Food and Beverage Manager Paradiso Café & Resto Elly Palisunan mengatakan, restokafe yang terletak di dalam Country Club Bukit Cimanggu City itu pada awalnya hanya berbentuk kafetaria bagi para pengunjung Water Adventure Marcopolo. “Berbentuk kafetaria sudah sembilan tahun lalu, sedangkan menjadi Paradisso Café & Resto sejak empat tahun lalu,” uncap Elly kepada Jurnal Bogor, kemarin.

Dikatakan Elly, Paradisso Café & Resto merupakan satu kesatuan usaha dari Country Club Bukit Cimanggu City yang memiliki beberapa unit usaha, seperti Water Adventure Marcopolo, Fit For Two Fitness Center, Function Room, dan fasilitas olahraga lainnya. “Untuk Paradisso, luasnya lebih dari 500 meter persegi dengan kapasitas yang mampu menampung hingga 200 pengunjung,” paparnya.

Tempat itu pun, imbuh Elly, sering menerima reservasi dari para pelanggan, seperti arisan dan family gathering. “Kami juga menerima pemesanan lunch box, delivery service, dan catering untuk berbagai acara, seperti pesta pernikahan, buffet, dan acara-acara kedinasan,” terangnya.

Selain berbagai pelayanan yang disediakan, Elly menambahkan, Paradisso juga menyediakan ruang karaoke yang dapat digunakan dengan gratis bagi pengunjung yang memesan makanan dan minuman di tempat yang turut dikelolanya. “Ruang karakoke ada di lantai atas, di dalam function room yang biasa digunakan untuk meeting perusahaan,” jelasnya.

Menu-menu yang disediakan Paradisso Café & Resto, dikatakan Elly, tidak lebih dari 50 makanan dan minuman.

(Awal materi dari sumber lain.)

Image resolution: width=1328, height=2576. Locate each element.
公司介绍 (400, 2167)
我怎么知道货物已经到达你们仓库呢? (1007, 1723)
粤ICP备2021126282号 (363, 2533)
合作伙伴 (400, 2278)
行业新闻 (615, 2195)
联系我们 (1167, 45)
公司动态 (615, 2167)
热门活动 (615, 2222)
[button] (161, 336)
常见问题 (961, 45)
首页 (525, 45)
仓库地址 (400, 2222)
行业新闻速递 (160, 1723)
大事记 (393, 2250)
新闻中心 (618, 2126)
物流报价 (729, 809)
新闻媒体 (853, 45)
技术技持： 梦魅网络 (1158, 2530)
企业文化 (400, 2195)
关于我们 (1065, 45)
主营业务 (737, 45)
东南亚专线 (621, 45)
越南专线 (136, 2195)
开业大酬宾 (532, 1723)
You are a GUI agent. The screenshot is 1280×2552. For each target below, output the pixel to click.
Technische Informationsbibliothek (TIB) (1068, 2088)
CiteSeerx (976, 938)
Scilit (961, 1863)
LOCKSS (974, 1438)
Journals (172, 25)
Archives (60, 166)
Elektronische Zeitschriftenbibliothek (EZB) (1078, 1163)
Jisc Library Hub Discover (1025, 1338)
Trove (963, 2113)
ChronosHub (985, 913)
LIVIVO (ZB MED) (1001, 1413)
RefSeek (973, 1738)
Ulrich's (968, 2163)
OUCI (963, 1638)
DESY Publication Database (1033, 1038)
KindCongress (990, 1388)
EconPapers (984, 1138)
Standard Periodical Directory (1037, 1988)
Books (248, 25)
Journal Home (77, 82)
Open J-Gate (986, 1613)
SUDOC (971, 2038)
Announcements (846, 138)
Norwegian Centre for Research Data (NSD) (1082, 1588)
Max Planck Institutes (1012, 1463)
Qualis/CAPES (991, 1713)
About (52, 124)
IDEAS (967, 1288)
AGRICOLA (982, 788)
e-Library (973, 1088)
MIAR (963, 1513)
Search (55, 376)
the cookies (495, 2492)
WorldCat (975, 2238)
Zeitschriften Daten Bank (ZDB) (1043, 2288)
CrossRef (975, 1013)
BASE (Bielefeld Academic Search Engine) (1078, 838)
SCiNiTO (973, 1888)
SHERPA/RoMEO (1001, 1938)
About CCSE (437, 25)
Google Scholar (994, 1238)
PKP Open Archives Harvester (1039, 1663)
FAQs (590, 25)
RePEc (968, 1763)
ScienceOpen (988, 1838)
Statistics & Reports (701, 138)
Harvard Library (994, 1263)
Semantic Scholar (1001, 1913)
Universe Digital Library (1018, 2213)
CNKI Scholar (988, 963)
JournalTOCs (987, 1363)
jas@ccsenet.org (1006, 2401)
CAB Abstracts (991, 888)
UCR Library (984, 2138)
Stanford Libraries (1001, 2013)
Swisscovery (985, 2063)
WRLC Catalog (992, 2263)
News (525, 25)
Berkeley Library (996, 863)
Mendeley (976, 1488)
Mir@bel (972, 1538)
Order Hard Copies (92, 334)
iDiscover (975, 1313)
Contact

Menu unggulan restokafe itu, imbuhnya, adalah Mie Sapi Lada Hitam yang ditawarkan dengan harga Rp 17.500 dan Chicken Golden Blue yang memiliki harga Rp 27.500. “Chicken Golden Blue merupakan menu makanan Eropa berupa chicken filled gulung yang di dalamnya diberi smoked beef dan keju slice. Penyajiannya disertai dengan saus-saus dan mayones,” ucapnya.

Menu-menu yang disajikan, lanjut Elly, diracik oleh tiga orang Cook dan satu Chef. “Tempat kami memiliki satu Chef yang sudah sangat berpengalaman dan spesialis menu-menu Eropa bernama Radjiman. Sedangkan kafe ini sendiri memiliki jumlah karyawan sebanyak 26 orang, termasuk tiga orang supervisor,” paparnya.

Harga-harga yang ditawarkan untuk para pengunjung, tambah Elly, mulai dari Rp 11.000 sampai Rp 32.000 untuk menu-menu makanan. Untuk menu minumannya, dibandrol dengan harga yang tidak melebihi Rp 20.000. “Harga-harga menu makanan dan minuman di tempat kami, dijamin sangat terjangkau bagi para pengunjung. Sesuai dengan citarasa dan kenyamanan yang disajikan,” tukasnya.

Selain menu-menu yang ditawarkan, Elly menambahkan, Paradisso Café & Resto juga menyediakan beragam menu bakery yang dibuat sendiri oleh para krew masak kafe itu, dan diberi brand Bread Flower. Lebih dari 50 jenis roti, kue, dan donat disediakan bagi pengunjung dengan harga yang bervariasi, mulai Rp 5.000. “Kami juga menerima pesanan pembuatan kue ulang tahun atau kue pernikahan di sini,” lanjutnya.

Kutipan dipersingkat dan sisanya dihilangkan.